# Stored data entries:
:::::

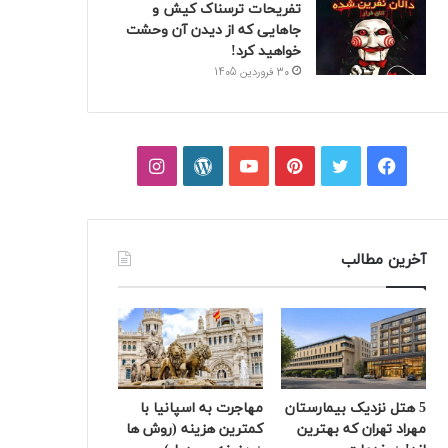
تفریحات ترسناک کیش و
جاهایی که از دیدن آن وحشت
خواهید کرد!
30 فروردین 1405
فیسبوک
توییتر
پینتریست
یوتیوب
وردپرس
اینستاگرام
آخرین مطالب
5 هتل نزدیک بیمارستان
مهاجرت به اسپانیا با
مهراد تهران که بهترین‌
کمترین هزینه (روش ها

:::::

# Work instruction:
Repeat all the records exactly, images excluded.

# Answer below:
تفریحات ترسناک کیش و
جاهایی که از دیدن آن وحشت
خواهید کرد!
30 فروردین 1405
فیسبوک
توییتر
پینتریست
یوتیوب
وردپرس
اینستاگرام
آخرین مطالب
5 هتل نزدیک بیمارستان
مهاجرت به اسپانیا با
مهراد تهران که بهترین‌
کمترین هزینه (روش ها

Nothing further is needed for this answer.